The English architect Augustus Pugin (1812 – 14 September 1852) created many churches and other buildings in England, Ireland, and elsewhere, but is most remembered for the interior of the Palace of Westminster and for “Big Ben”. Like Saint-Gaudens, he was the son of a Frenchman, who, in this case, had come to England to escape the French Revolution. Pugin was a proponent of the Gothic Revival, for which he argued in his 1836 polemic Contrasts. He worked on interior designs for Charles Barry’s reconstruction of the Palace of Westminster after it was destroyed by fire in 1834. In the final year of his life, Pugin provided Barry with the design for the clock tower, officially called the Elizabeth Tower, but familiarly known to all as Big Ben. At this time, Pugin was dying of what his biographer Rosemary Hill believes was hyperthyroidism brought on by syphilis contracted in his youth. His mental breakdown in the February of that year had temporarily left him unable to recognise people or speak clearly. Despite a partial recovery, Pugin died seven months later. Big Ben was his last design.
Greek painter Nikolaos Gyzis (1842 – 4 January 1901) was born on the island of Tinos, but the family moved to Athens when he was eight. After study at the Athens School of Fine Arts he won a scholarship to the Academy of Fine Arts, Munich, in which city he made his home. As such he was the central figure in the 19th-century Greek art movement known as the “Munich School”. (He did return to Greece for a few years in the 1870s.) Gyzis was most famous for his work Eros and the Painter. Apart from his 1966 portrait stamp, we can see his work on a much earlier issue that uses his allegorical Glory of Psara (c1898). This same design was used in a number of stamps in different colors and denominations from 1937 to 1945.

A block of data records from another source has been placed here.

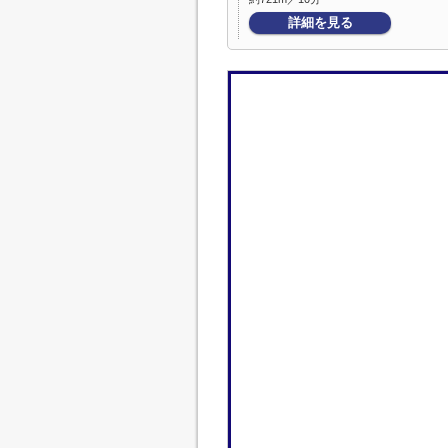
詳細を見る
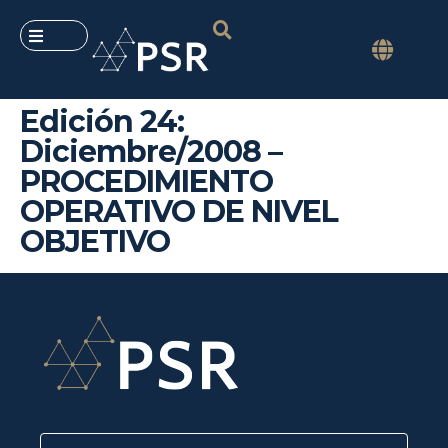
Edición 24:
Diciembre/2008 –
PROCEDIMIENTO
OPERATIVO DE NIVEL
OBJETIVO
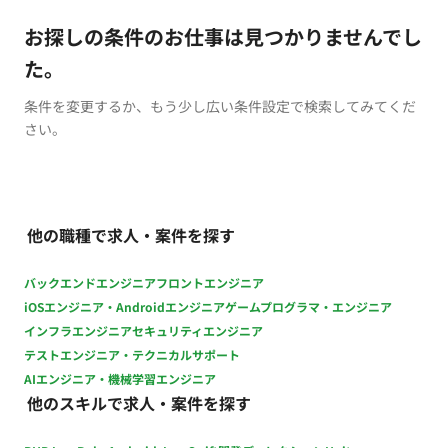
お探しの条件のお仕事は見つかりませんでし
た。
条件を変更するか、もう少し広い条件設定で検索してみてくだ
さい。
他の職種で求人・案件を探す
バックエンドエンジニア
フロントエンジニア
iOSエンジニア・Androidエンジニア
ゲームプログラマ・エンジニア
インフラエンジニア
セキュリティエンジニア
テストエンジニア・テクニカルサポート
AIエンジニア・機械学習エンジニア
他のスキルで求人・案件を探す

Belgian composer Willem De Mol (1846 – 7 September 1874), born at Brussels to a musical family, had a beautiful alto voice as a boy and won a string of prizes at the Brussels Conservatory beginning when he was as young as 12. He served as organist at a number of churches while still in his mid-teens. In 1869, De Mol assisted a friend by supplying musicians to perform the friend’s cantata, which went on to win the Belgian Prix de Rome over De Mol’s entry; but De Mol himself won the Prix two years later. With the prize money he traveled extensively, meeting Liszt, Raff, Joachim, and von Bülow. While in Marseille, however, where his brother was a conductor and organist, De Mol fell ill with rheumatoid arthritis and died at the age of 28. His music includes a stage work, The Exiles, oratorios and other sacred works, and a symphony. We just saw this 1961 Belgian stamp on February 17th, the birthday of the other composer represented here, Henri Vieuxtemps (De Mol is on the right).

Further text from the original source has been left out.